Global Brokerage Bullish on Indian Equities Once Again
In a significant shift of stance, the renowned global investment bank Goldman Sachs has upgraded its rating for the Indian stock market. The brokerage has moved its recommendation from "neutral" to "overweight", effectively reversing the downgrade it had issued back in October 2024. This optimistic revision is primarily driven by the firm's observation of a strengthening corporate earnings momentum and supportive government policies that are expected to fuel future growth.
Nifty Target and Key Drivers for the Upgrade
Goldman Sachs has set a definitive target for India's benchmark Nifty 50 index, projecting it to reach 29,000 points by the end of 2026. This ambitious forecast implies a potential upside of approximately 14% from the market's closing levels on the preceding Friday. The Nifty 50 has already gained around 8.5% since the start of the year, though it has trailed the performance of several other emerging markets.

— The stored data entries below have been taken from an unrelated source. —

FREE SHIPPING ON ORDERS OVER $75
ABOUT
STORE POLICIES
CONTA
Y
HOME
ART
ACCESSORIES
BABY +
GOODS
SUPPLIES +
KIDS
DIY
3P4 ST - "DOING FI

The analysts at Goldman Sachs believe that the prolonged period of earnings downgrades has finally reached its bottom, setting the stage for a sustained recovery. They attribute this economic turnaround to a combination of growth-supportive measures, including anticipated interest rate cuts by the Reserve Bank of India (RBI), improved liquidity in the system, bank deregulation, reductions in the goods and services tax (GST), and a more measured pace of fiscal consolidation.
Furthermore, the brokerage highlighted that corporate earnings for the September quarter have largely surpassed expectations, leading to upward revisions in several key sectors.
Sectors to Watch and Investment Landscape
Goldman Sachs expects specific sectors to lead the market's charge. The bullish outlook covers financials, consumer staples, durables, automobiles, defence, oil marketing companies, and internet and telecom firms.
However, the firm advises caution regarding export-oriented sectors such as Information Technology (IT), pharmaceuticals, industrials, and chemicals. These areas are facing headwinds from moderating earnings and a potential slowdown in public capital expenditure.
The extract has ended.